- [Exercise details]: Lines with "participat": pull these out of the listing below.

________________________________________

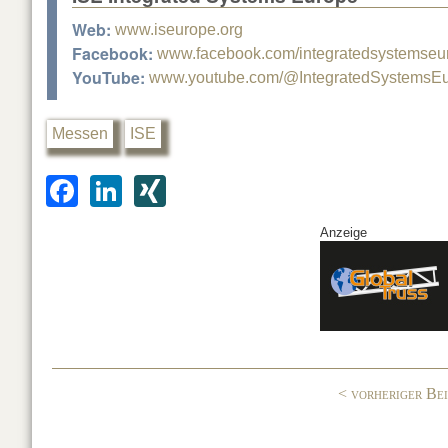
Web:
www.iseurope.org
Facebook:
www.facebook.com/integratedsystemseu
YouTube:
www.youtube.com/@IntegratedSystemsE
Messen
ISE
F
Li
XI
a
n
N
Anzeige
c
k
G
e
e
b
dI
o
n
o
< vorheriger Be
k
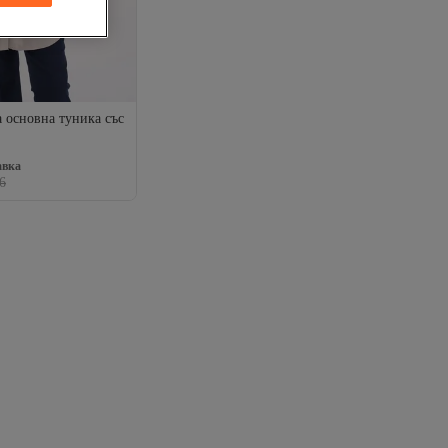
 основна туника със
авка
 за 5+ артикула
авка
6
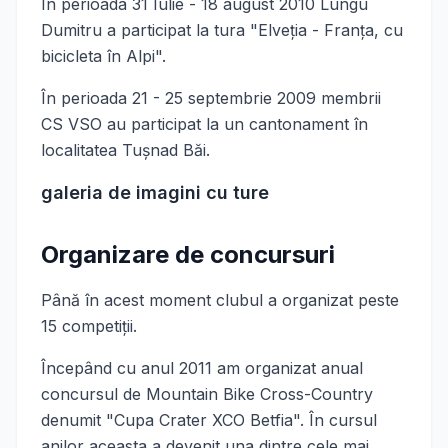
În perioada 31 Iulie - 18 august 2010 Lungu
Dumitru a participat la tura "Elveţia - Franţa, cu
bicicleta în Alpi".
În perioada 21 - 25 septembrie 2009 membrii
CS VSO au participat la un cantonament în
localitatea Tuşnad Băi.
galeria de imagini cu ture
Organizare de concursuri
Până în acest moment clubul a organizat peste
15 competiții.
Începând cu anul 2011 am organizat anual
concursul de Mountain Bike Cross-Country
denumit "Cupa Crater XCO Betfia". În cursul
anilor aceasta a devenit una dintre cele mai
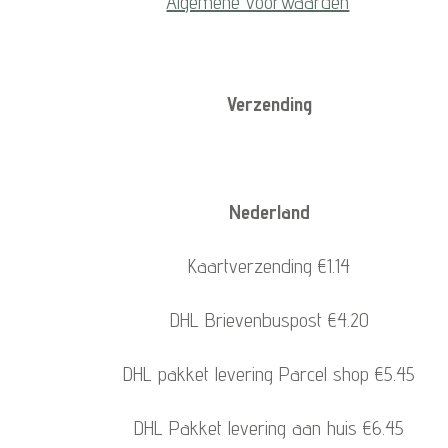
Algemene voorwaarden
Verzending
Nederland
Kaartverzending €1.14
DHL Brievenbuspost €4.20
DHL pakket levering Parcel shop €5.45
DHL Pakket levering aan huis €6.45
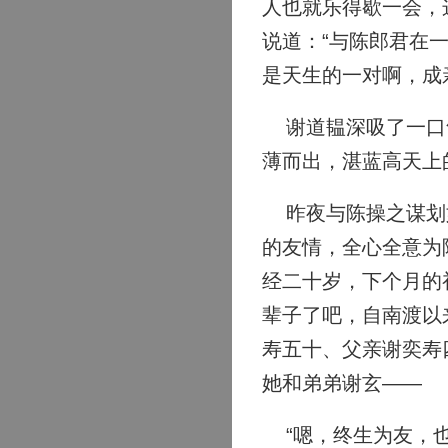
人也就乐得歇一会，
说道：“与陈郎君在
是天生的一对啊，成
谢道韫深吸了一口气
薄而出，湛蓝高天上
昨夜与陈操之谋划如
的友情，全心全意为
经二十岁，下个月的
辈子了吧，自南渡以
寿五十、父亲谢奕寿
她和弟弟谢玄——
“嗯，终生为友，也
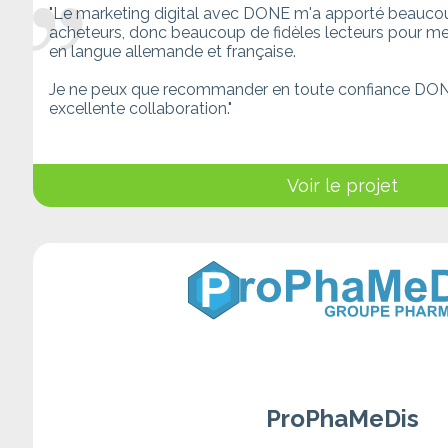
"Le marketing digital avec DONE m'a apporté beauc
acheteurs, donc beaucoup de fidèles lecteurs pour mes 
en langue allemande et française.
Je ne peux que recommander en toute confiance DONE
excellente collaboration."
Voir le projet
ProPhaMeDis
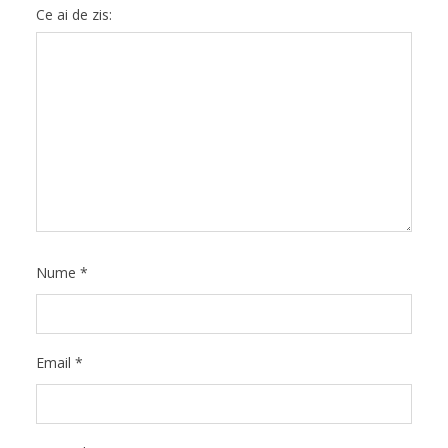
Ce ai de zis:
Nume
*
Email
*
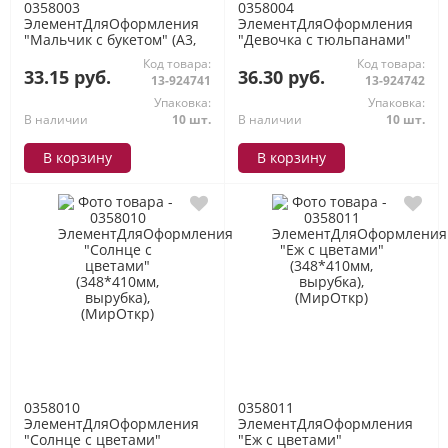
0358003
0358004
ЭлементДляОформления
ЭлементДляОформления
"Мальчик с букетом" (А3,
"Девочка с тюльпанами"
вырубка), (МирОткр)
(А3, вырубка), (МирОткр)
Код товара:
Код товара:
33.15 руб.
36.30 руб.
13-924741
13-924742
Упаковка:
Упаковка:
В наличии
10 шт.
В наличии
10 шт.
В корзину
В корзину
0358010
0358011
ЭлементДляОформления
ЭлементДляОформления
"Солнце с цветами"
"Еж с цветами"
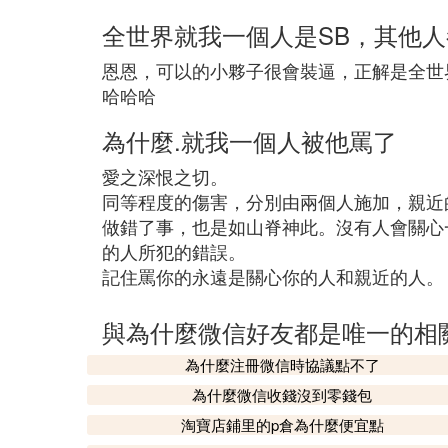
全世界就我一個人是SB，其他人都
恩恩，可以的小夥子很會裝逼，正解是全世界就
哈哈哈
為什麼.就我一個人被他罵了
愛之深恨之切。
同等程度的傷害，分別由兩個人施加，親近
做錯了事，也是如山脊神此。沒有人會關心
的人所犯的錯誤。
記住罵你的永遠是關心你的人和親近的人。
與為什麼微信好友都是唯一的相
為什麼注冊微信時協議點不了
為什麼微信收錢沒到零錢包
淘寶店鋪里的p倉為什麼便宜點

________________________________________

- [Exercise answer]:
Dumitru a participat la tura "Elveţia - Franţa, cu
CS VSO au participat la un cantonament în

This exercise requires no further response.